À margem das análises, a guerra teve poucos vencedores. De um lado, garantiu a reeleição da britânica Margaret Thatcher – que ganhou muita popularidade e virou o primeiro-ministro que permaneceu por mais tempo no cargo em seu país no século 20 (1979-1990).

De outro lado, o conflito selou o destino da ditadura argentina. A derrota nas Malvinas contribuiu para o fim do regime liderado pelo general Leopoldo Galtieri, que foi preso, acusado de “incompetência” na guerra. Enquanto chorava seus mortos e mutilados, a sociedade argentina recuperou a democracia quando o agonizante regime precisou convocar eleições, em 1983.

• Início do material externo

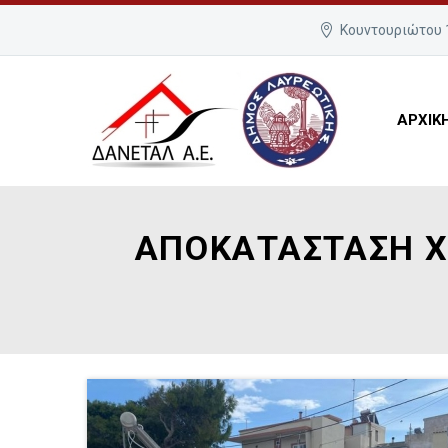
Κουντουριώτου 1
ΑΡΧΙΚ
ΑΠΟΚΑΤΑΣΤΑΣΗ Χ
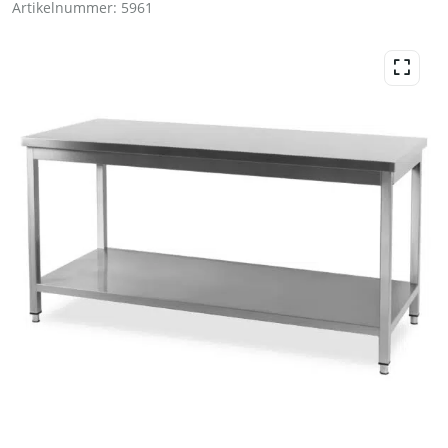
Artikelnummer:
5961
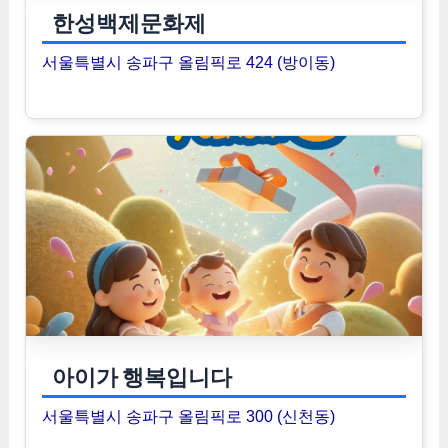
한성백제문화제
서울특별시 송파구 올림픽로 424 (방이동)
아이가 행복입니다
서울특별시 송파구 올림픽로 300 (신천동)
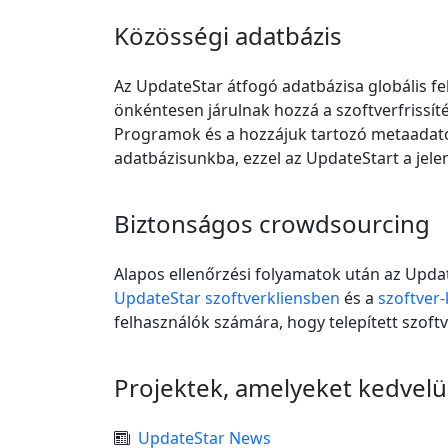
Közösségi adatbázis
Az UpdateStar átfogó adatbázisa globális fel
önkéntesen járulnak hozzá a szoftverfrissít
Programok és a hozzájuk tartozó metaadat
adatbázisunkba, ezzel az UpdateStart a jele
Biztonságos crowdsourcing
Alapos ellenőrzési folyamatok után az Update
UpdateStar szoftverkliensben
és a
szoftver
felhasználók számára, hogy telepített szoft
Projektek, amelyeket kedvel
UpdateStar News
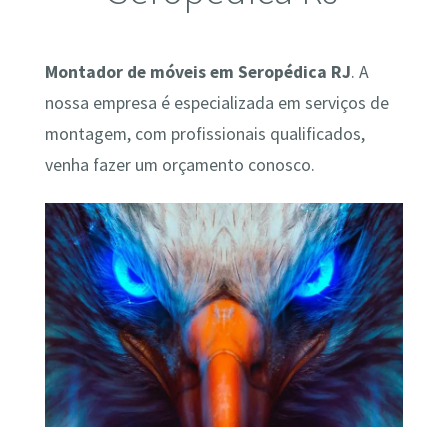
Montador de móveis em Seropédica RJ
. A
nossa empresa é especializada em serviços de
montagem, com profissionais qualificados,
venha fazer um orçamento conosco.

No entanto, o conflito não deu fim à disputa pela soberania sobre as ilhas do Atlântico Sul. As celebrações de hoje ocorrem em um momento das novas tensões entre argentinos e britânicos. Recentemente, ao voltar a manifestar seu direito às ilhas, a Argentina sustentou que o território pertencia à Espanha, devendo ser herdado pelo país sul-americano com a sua independência. Mas a Grã-Bretanha – que controla as Malvinas desde 1833 – mantém-se determinada a permanecer na região.

Em fevereiro deste ano, a presidenta argentina, Cristina Kirchner, discursou na Casa Rosada em defesa das Malvinas. Foi um dos principais momentos da atual escalada das tensões com os britânicos. “No ano que vem cumprem-se 180 anos da usurpação das Malvinas”, disparou Cristina. “É um anacronismo manter colônias no século XXI.”

Na Argentina, em meio às comemorações pelos 30 anos da guerra, veteranos fizeram uma vigília durante a madrugada, e Cristina Kirchner visitará o Porto de Ushuaia para uma cerimônia em homenagem aos soldados argentinos mortos no conflito. Ela vai acender uma “chama eterna” no local.

Apoio da América Latina

Trinta anos após a guerra, a Argentina exige a abertura de negociações sobre a soberania das Malvinas e acusa o Reino Unido de militarizar o Atlântico Sul, depois que foi divulgado que um dos navios de guerra da Marinha britânica será enviado à região. A visita do príncipe William, em uma manobra militar, alimentou igualmente a tensão e levou a Argentina à ONU para acusar Londres de militarizar o Atlântico Sul.

A América Latina, mais unida que há três décadas, uniu-se à Argentina na reivindicação de soberania. No final de 2011, os países do Mercosul e associados se comprometeram a proibir a entrada em seus portos de embarcações com a bandeira de Falklands. O Peru cancelou a visita de uma fragata britânica, e o presidente equatoriano, Rafael Correa, chegou a propor a adoção de sanções contra o Reino Unido.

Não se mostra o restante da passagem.